Taylor was working overseas by then, but he was back for the start of the 84-85 season when he was handed the captaincy of a side that won its first six league games to top the First Division at the end of October.
They finished fifth behind Hull KR, St Helens, Wigan and Leeds with Taylor and Caffery sharing full-back duties, Vigo, Parrish, Foy and Mick Taylor doing the business in the backs, Paddy Kirwan, Ray Ashton, Paul Taylor and Ian Birkby going well in the halves and Wally Jones, McCurrie, Chris Phelan, Hawkyard, Mick Morgan, Andy Goodway, Mick Worrall and Terry Flanagan holding down pack places.
It was the forerunner of the side that completed five years in a row in the top flight and reached the semi-final of the Challenge Cup in ’86, going down to Castleford at Central Park.
When relegation finally came at the end of the ’87 season it came in circumstances that would have been unheard off in modern times.

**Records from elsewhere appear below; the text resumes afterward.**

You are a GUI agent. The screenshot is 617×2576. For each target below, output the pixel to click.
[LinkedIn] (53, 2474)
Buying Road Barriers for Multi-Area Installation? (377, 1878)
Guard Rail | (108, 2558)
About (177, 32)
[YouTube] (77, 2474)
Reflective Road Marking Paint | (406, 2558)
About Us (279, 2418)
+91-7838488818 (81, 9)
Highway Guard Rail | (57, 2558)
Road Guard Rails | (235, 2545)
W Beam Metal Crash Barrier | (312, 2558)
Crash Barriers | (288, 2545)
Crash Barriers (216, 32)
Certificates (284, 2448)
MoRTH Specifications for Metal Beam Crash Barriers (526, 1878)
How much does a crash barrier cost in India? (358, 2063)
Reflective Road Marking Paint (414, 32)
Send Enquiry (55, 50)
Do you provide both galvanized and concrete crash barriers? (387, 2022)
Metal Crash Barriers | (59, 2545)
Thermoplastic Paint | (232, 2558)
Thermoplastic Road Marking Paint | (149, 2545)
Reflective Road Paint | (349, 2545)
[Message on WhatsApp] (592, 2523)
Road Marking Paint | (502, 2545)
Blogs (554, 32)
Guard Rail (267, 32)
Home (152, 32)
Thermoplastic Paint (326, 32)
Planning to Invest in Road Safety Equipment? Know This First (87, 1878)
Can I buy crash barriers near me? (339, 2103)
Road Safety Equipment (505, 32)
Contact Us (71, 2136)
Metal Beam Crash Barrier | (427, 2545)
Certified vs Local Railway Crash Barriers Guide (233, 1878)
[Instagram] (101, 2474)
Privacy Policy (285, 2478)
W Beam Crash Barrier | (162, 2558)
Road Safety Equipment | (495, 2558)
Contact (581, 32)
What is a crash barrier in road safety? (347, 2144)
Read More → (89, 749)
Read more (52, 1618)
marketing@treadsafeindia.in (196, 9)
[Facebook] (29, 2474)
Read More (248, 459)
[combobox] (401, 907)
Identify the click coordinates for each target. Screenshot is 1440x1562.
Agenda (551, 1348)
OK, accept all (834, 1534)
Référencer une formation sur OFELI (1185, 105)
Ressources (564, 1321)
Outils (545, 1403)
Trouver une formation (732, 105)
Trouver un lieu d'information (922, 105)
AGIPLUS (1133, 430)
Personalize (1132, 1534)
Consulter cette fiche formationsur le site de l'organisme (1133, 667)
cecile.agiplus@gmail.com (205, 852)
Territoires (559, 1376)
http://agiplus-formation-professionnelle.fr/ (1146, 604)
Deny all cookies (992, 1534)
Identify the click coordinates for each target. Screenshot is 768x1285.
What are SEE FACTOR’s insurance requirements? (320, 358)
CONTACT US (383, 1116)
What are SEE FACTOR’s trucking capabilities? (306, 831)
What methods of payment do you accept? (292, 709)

It was the season in which ‘Bruiser’ Clark and Co gave the mighty Aussie tourists their biggest challenge of the tour and Paddy Kirwan’s famous try knocked Wigan’s team of all stars out of the Challenge Cup on a never-to-be-forgotten winter’s night at ‘Sheddings.
They lost their last six league games but still finished fourth bottom above Featherstone, Barrow and Wakefield.
All four went down but Oldham had 13 wins to their credit (the same number as Leeds, Hull and Leigh who were just above them). compared with the infinitely inferior record of Featherstone, Barrow and Wakefield, who also went down with 8, 7 and 4 wins respectively.
The 80s, nevertheless, was a decade which had a great deal to commend it — and Alan Taylor, club captain, full-back courageous, loyal club man and a coach’s dream was right in the thick of it when Frank Myler took the club out of the Second Division and built a side that, for five years at least, made the rest of the First Division sit up and take note.
The thoughts and prayers of everyone at the club are with Alan’s family and friends at this very sad time.